Deux minutes plus tard, Legoff et de Morvan se trouvaient enfermés dans une grande chambre assez convenablement meublée pour une prison.

— Eh bien, chevalier, dit Legoff, que pensez-vous de cette aventure ?

— Je pense, répondit de Morvan, que nous avons franchi trente-quatre marches seulement pour arriver à notre prison, et que, par conséquent, la fenêtre grillée de notre cachot ne doit pas être située à plus de vingt pieds d’élévation au-dessus du sol.

— Louis ! s’écria Leeoff joyeux et en serrant affectueusement la main du jeune homme, voila une réponse qui me cause un plaisir inexprimable, car elle dénote de votre part autant de résolution que de présence d’esprit. Seulement vous vous êtes trompé d’une marche, il y en a trente-cinq et non trente-quatre !…

— Vous avez donc compté aussi, baron ? dit le chevalier avec surprise. Il est assez étonnant, ma foi, que nous ayons eu tous les deux la même pensée ; cette coïncidence me paraît d’un heureux augure.

— Enfant, répondit Legoff, croyez-vous que l’aigle captif sous les barreaux d’une cage renonce à l’espoir de planer encore dans l’espace ? Deux seuls sentiments existent aujourd’hui en moi l’affection que je vous porte, et la vengeance qu’il me reste à tirer de l’assassin de mon pauvre matelot, du comte de Morvan, votre père.

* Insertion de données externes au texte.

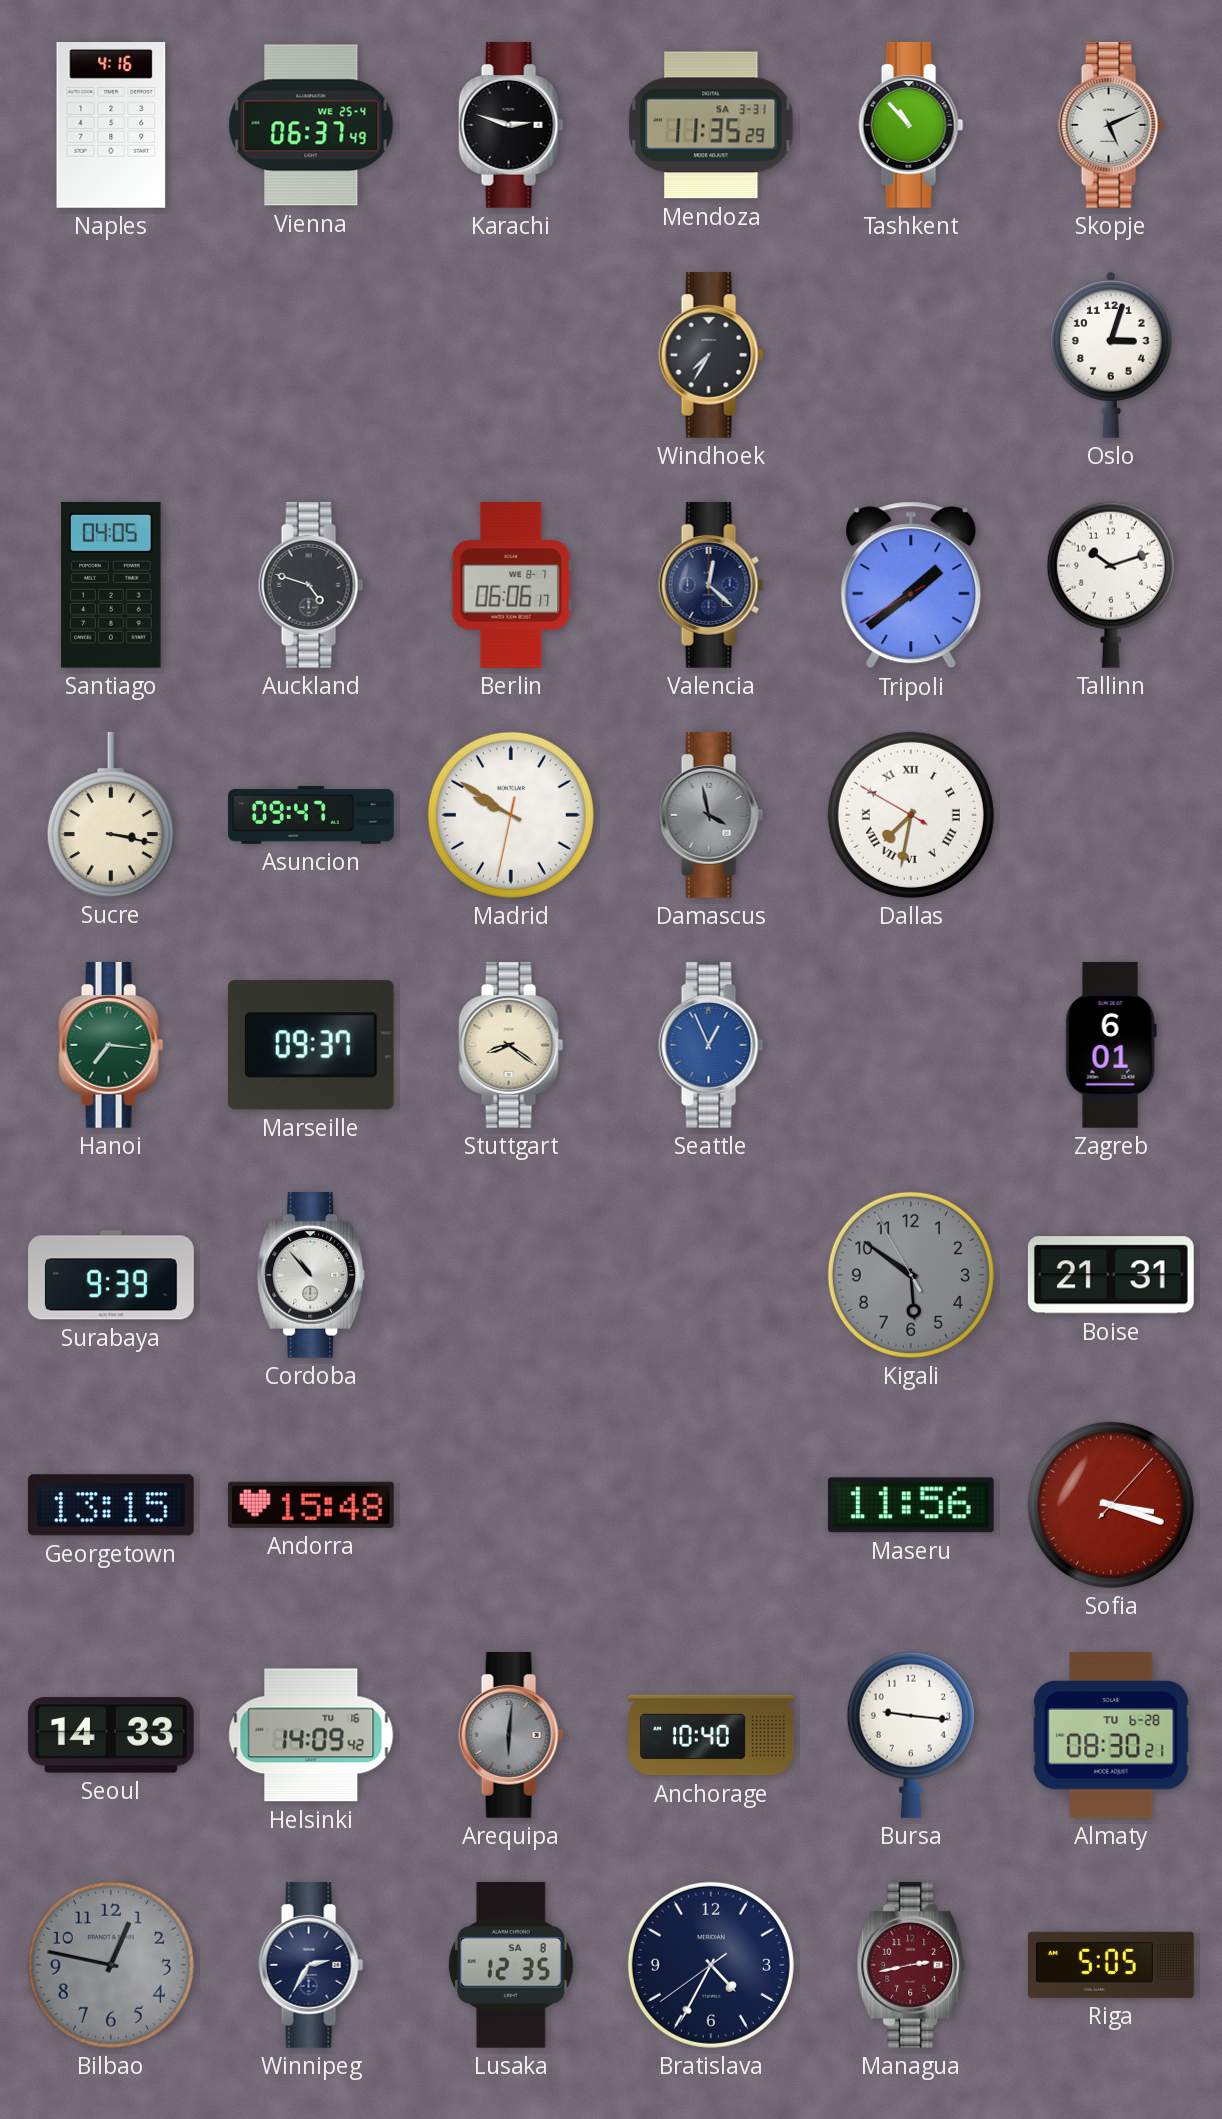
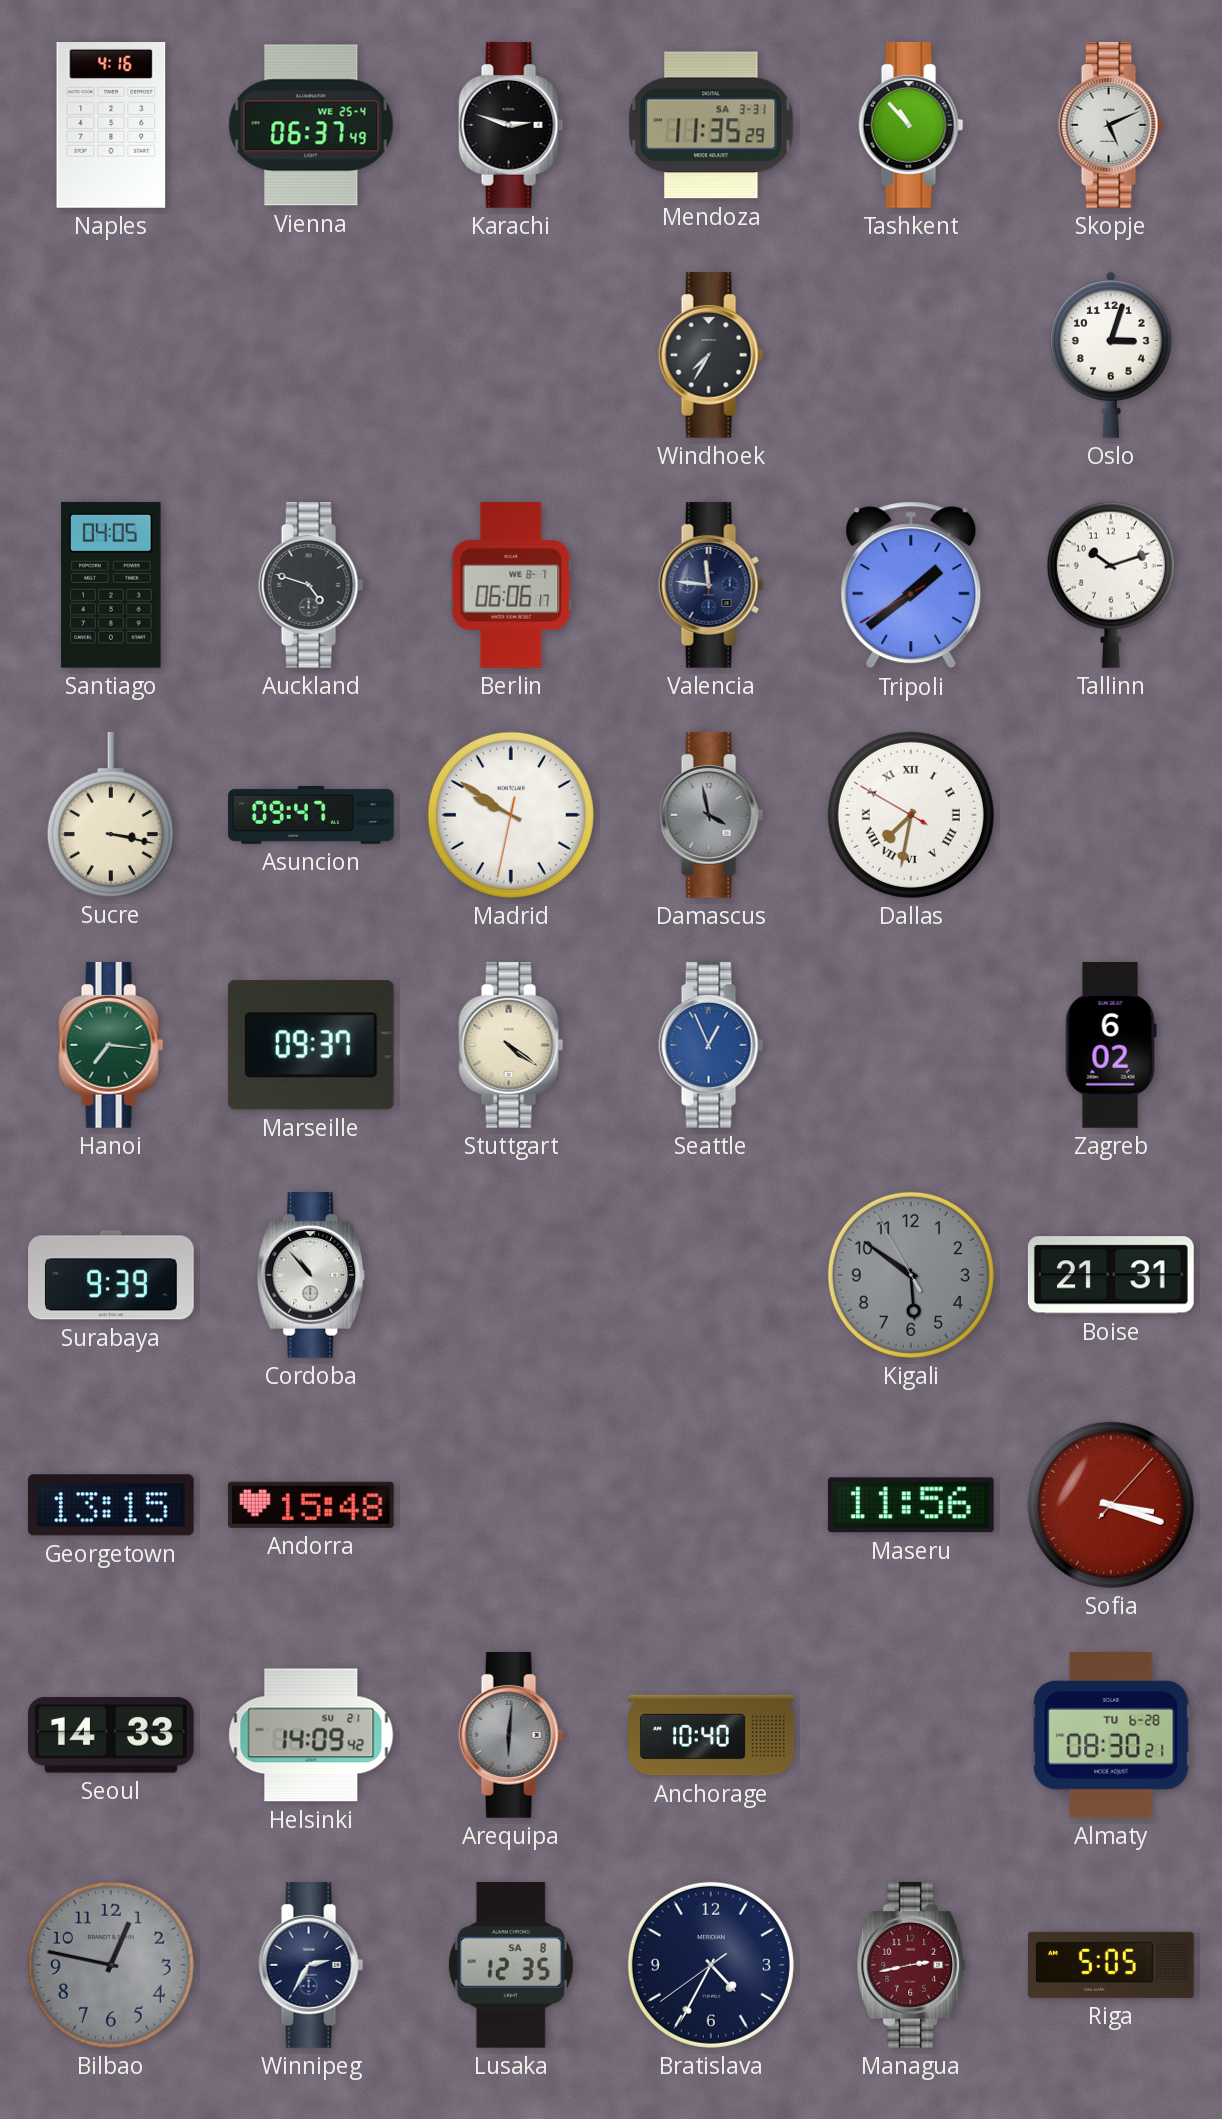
Valencia: 12:22 -> 11:46
Stuttgart: 8:21 -> 4:21
Zagreb: 6:01 -> 6:02
Helsinki date: TU 16 -> SU 21
Bursa: 9:16 -> none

Eh bien ! je vous l’avoue, je sacrifierais, sans hésiter, ces deux sentiments pour conserver mon indépendance ! En dehors de la liberté, voyez-vous, mon cher Louis, il n’y a rien de complètement beau sur la terre ! sans liberté, l’existence devient, pour les natures d’élite, une longue et intolérable torture : car, privé de liberté, l’homme n’est plus qu’une bête brute à qui Dieu lasse encore — juste châtiment de son abjection et de sa lâcheté, — une âme pour souffrir.

Le boucanier prononça ses paroles d’un ton si inspiré, avec un enthousiasme si ardent et si pur que de Morvan se sentit électrisé.

— Legoff, s’édcria-t-il, un homme qui s’exprime ainsi ne peut rester l’hôte d’une prison. Ordonnez, j’obéirai… Nous serons bientôt libres !…

— Je le sais, répondit froidement Legoff. Quelle triste chose que l’humanité, et combien sont fragiles les calculs des hommes ! reprit le boucanier après un court silence ; il m’a donc suffi de rencontrer sur mon chemin le frère éhonté d’une courtisane réussie, pour voir mes vastes projets dérangés !… Penser que j’habite un cachot, quand ma liberté serait si glorieuse et si profitable à la France !

Au bruit d’une porte qui s’ouvrait, Legoff se tut.

Peu après les deux prisonniers entendirent un pas lourd et égal qui semblait se diriger vers eux ; bientôt une clé grinça dans la serrure, et un geôlier se présenta devant Legoff et de Morvan.

— Messieurs, leur dit-il en déposant sur la table plusieurs plats soigneusement enveloppés dans une serviette, je vous apporte votre dîner. Je vous enverrai tout à l’heure, par un de mes valets, un panier de vins assortis. Si votre ordinaire d’aujourd’hui ne vous convenait pas, veuillez me faire vos observations, je m’y conformerai. J’ai ordre de M. le gouverneur de la prison de vous traiter avec toute la déférence et tous les égards imaginables.

Legoff ne répondit pas ; seulement, lorsque le geôlier s’en fut allé, il se retourna vers de Morvan et lui dit :

— Il faut toujours se méfier des prévenances d’un ennemi qui vous tient en son pouvoir : si je ne me trompe, il nous faudra jouer serré : dînons.